R: (Weighted) clustering algorithm

ClusteringAlgo {sharp}

R Documentation

(Weighted) clustering algorithm

Description

Runs the (weighted) clustering algorithm specified in the argument implementation and returns matrices of variable weights, and the co-membership structure. This function is not using stability.

Usage

ClusteringAlgo(
  xdata,
  nc = NULL,
  eps = NULL,
  Lambda = NULL,
  scale = TRUE,
  row = TRUE,
  implementation = HierarchicalClustering,
  ...
)

Arguments

`xdata`	data matrix with observations as rows and variables as columns.
`nc`	matrix of parameters controlling the number of clusters in the underlying algorithm specified in `implementation`. If `nc` is not provided, it is set to `seq(1, nrow(xdata))`.
`eps`	radius in density-based clustering, see `dbscan`. Only used if `implementation=DBSCANClustering`.
`Lambda`	vector of penalty parameters.
`scale`	logical indicating if the data should be scaled to ensure that all variables contribute equally to the clustering of the observations.
`row`	logical indicating if rows (if `row=TRUE`) or columns (if `row=FALSE`) contain the items to cluster.
`implementation`	function to use for clustering. Possible functions include `HierarchicalClustering` (hierarchical clustering), `PAMClustering` (Partitioning Around Medoids), `KMeansClustering` (k-means) and `GMMClustering` (Gaussian Mixture Models). Alternatively, a user-defined function taking `xdata` and `Lambda` as arguments and returning a binary and symmetric matrix for which diagonal elements are equal to zero can be used.
`...`	additional parameters passed to the function provided in `implementation`.

Value

A list with:

`selected`	matrix of binary selection status.

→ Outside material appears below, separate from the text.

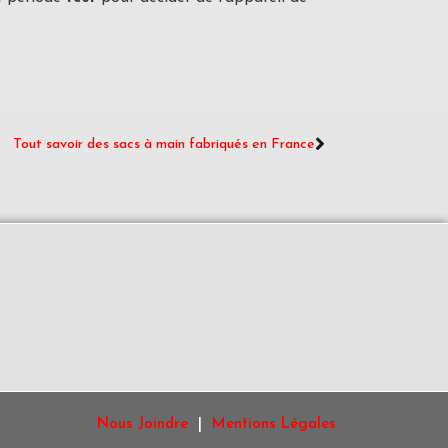
Tout savoir des sacs à main fabriqués en France
Nous Joindre
|
Mentions Légales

Rows correspond to different model parameters. Columns correspond to predictors.
`weight`	array of model coefficients. Rows correspond to different model parameters. Columns correspond to predictors. Indices along the third dimension correspond to outcome variable(s).
`comembership`	array of model coefficients. Rows correspond to different model parameters. Columns correspond to predictors. Indices along the third dimension correspond to outcome variable(s).

Examples


# Simulation of 15 observations belonging to 3 groups
set.seed(1)
simul <- SimulateClustering(
  n = c(5, 5, 5), pk = 100
)

# Running hierarchical clustering
myclust <- ClusteringAlgo(
  xdata = simul$data, nc = 2:5,
  implementation = HierarchicalClustering
)